Always The Quiet Ones - Drought & Ghost In The Filament
By Larry Day
Releasing 'Freak Show' over the spring to critical acclaim, including nods from XFM and Kerrang!, Liverpudlian alt-metal five-piece Always The Quiet Ones are quick to churn out a new double A-side. The group have solidified their reputation with explosive support slots for Deaf Havana and Fighting With Wire, performing manic shows drenched in their signature hysterical riffs and furious vocals from resident howler Blas Barragan Jr.
'Drought' stalks in, an axe-led behemoth with eerie synthesizers underpinning the standard metal fare. Hints of prog-metal legends Dream Theatre and Tool are heard, and the epic nature of the track unfolds clearly as 'Drought' progresses - there are points where the track bleeds an almost 'pop' sound, something easily accessible, but there are moments of frantic fretwork which descend into utter darkness. Second cut 'Ghost In The Filament' already feels like a classic from the get-go, with galloping drums from stick-wielder James Lorenzo and hulking, chugging riffs from the duelling six-strings. It's heavy, it's hard-hitting and it's violent.

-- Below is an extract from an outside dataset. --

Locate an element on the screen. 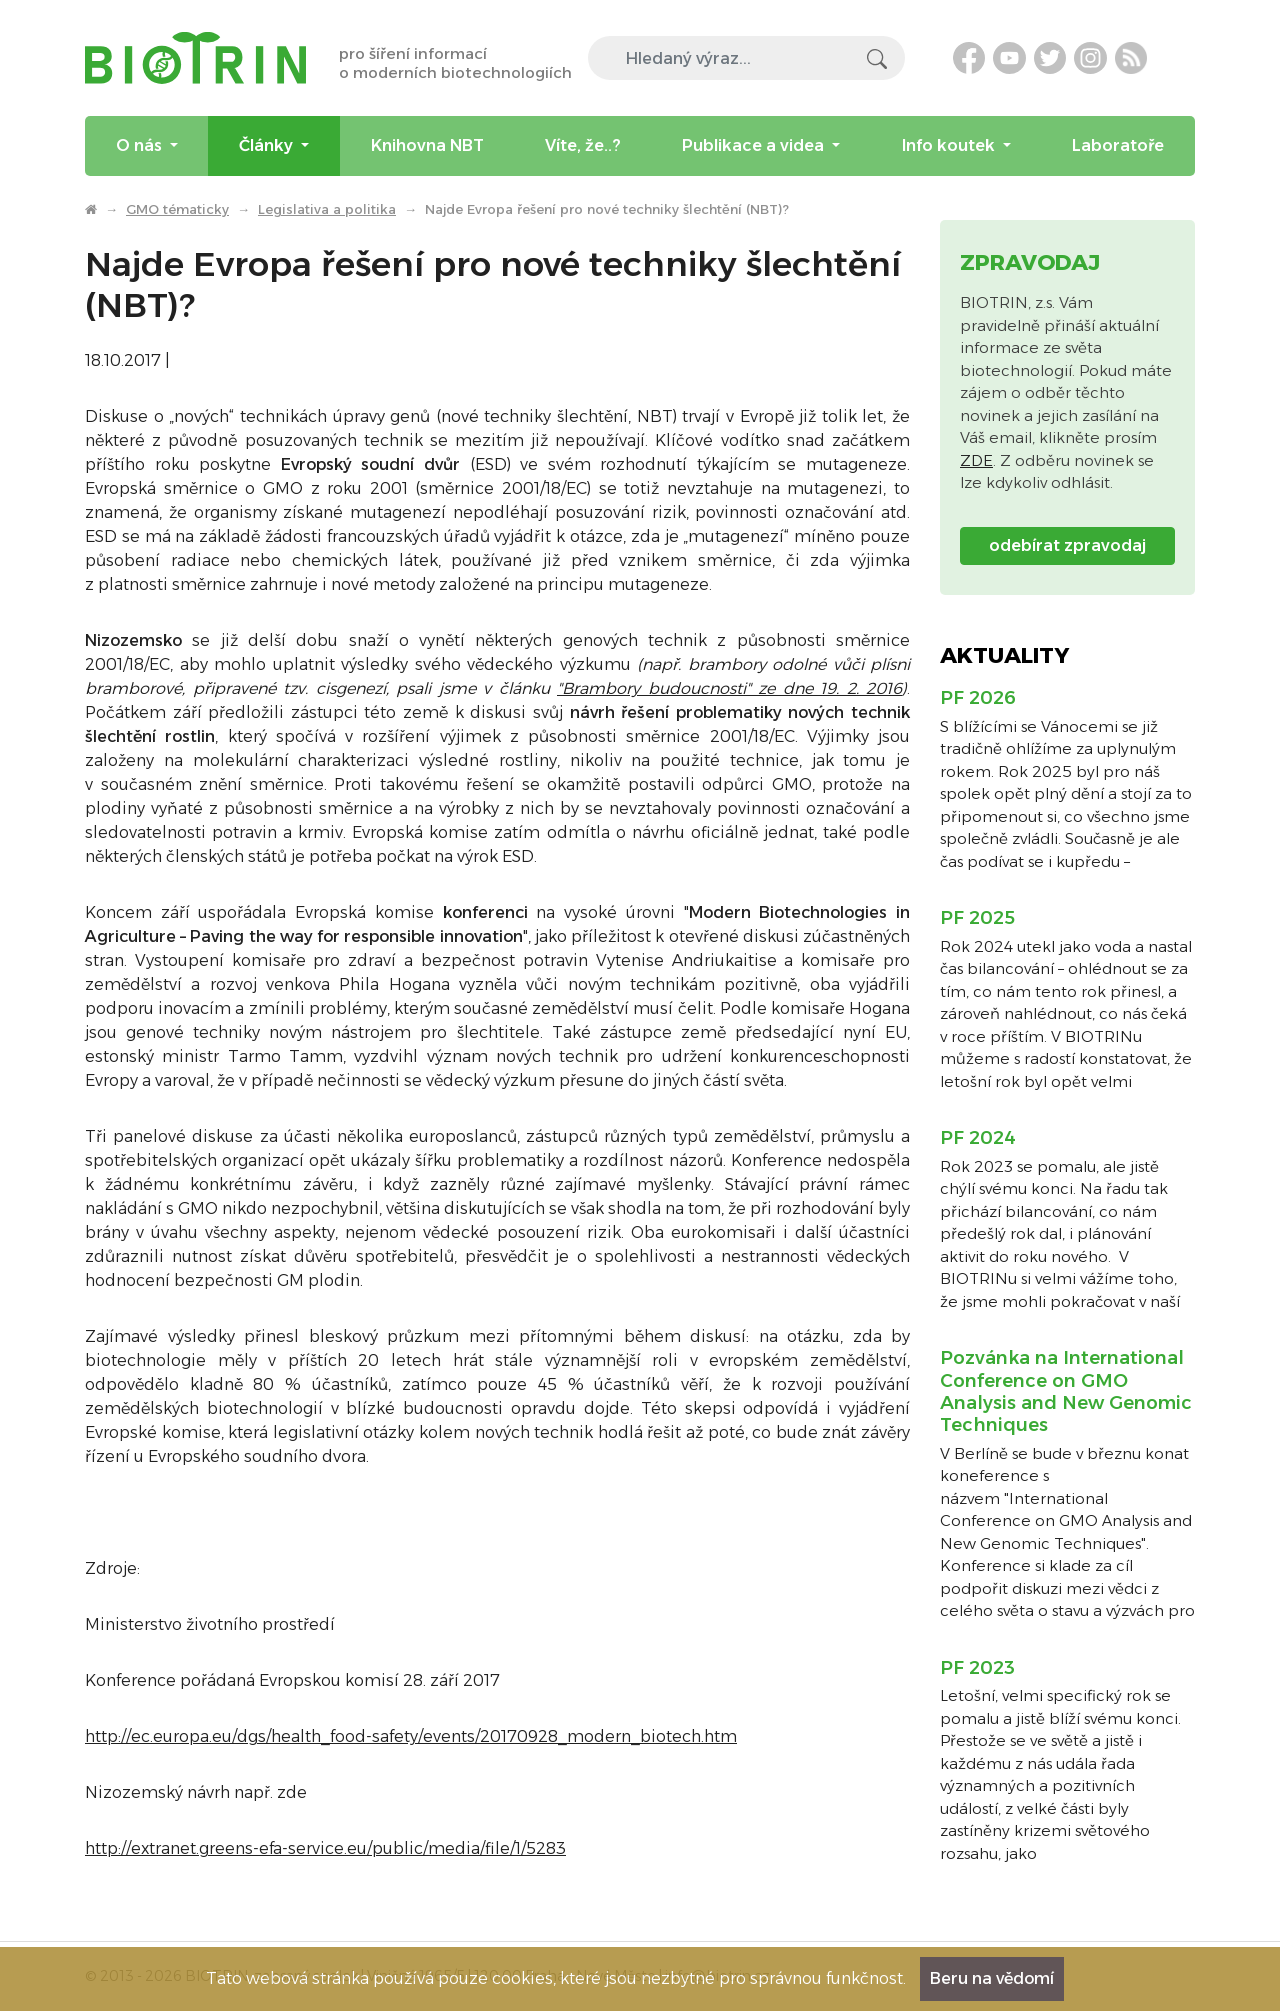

As with 'Freak Show', the release is clearly well-produced and showcases a mature sound well beyond the years of the fledgling rock troupe. Both efforts deliver a sensational dose of mayhem, but it's in 'Drought' where the band truly shines - the potent mixture of 90s prog-rock and angular lickage in the vein of Biffy Clyro make for a belter of a track.

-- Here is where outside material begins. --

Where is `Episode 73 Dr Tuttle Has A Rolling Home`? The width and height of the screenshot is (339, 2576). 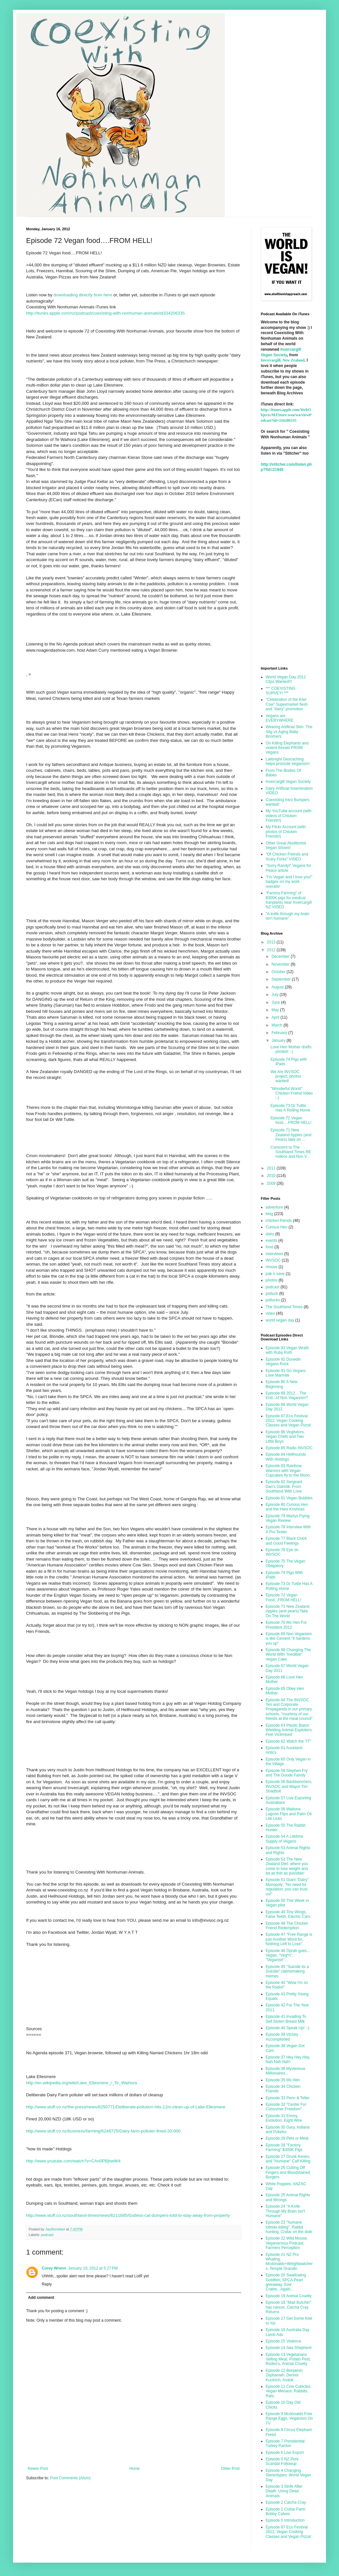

You can strut into any dimly lit venue nowadays and more often than not, a generic metal band will be rocking away to a crowd of about six people. Only every once in a blue moon do a group rock so hard that they transcend the greasy pits and rise up into the big leagues - Always The Quiet Ones are one the cusp of leaving that pit (and yes, that's a Batman reference). With a mere handful of releases under their belt, ATQO are definitely overdue in giving their loyal fans something long and meaty to satiate their thirst. It's only a matter of time before these northern upstarts are emblazoned on the front of every glossy rock mag and the word on everyone's lips.